TRY IT:
Go through the data and report each line that holds the string "pour".

(Records drawn from a dataset)
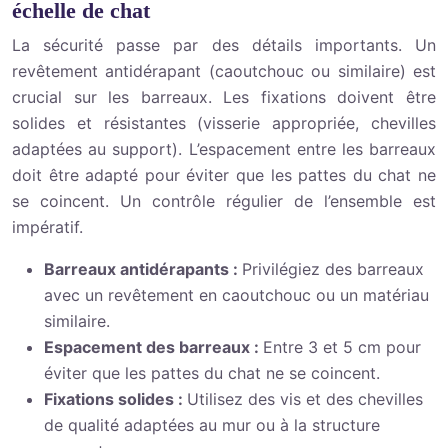
échelle de chat
La sécurité passe par des détails importants. Un
revêtement antidérapant (caoutchouc ou similaire) est
crucial sur les barreaux. Les fixations doivent être
solides et résistantes (visserie appropriée, chevilles
adaptées au support). L’espacement entre les barreaux
doit être adapté pour éviter que les pattes du chat ne
se coincent. Un contrôle régulier de l’ensemble est
impératif.
Barreaux antidérapants :
Privilégiez des barreaux
avec un revêtement en caoutchouc ou un matériau
similaire.
Espacement des barreaux :
Entre 3 et 5 cm pour
éviter que les pattes du chat ne se coincent.
Fixations solides :
Utilisez des vis et des chevilles
de qualité adaptées au mur ou à la structure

RESULT OF THIS EXERCISE:
doit être adapté pour éviter que les pattes du chat ne
Entre 3 et 5 cm pour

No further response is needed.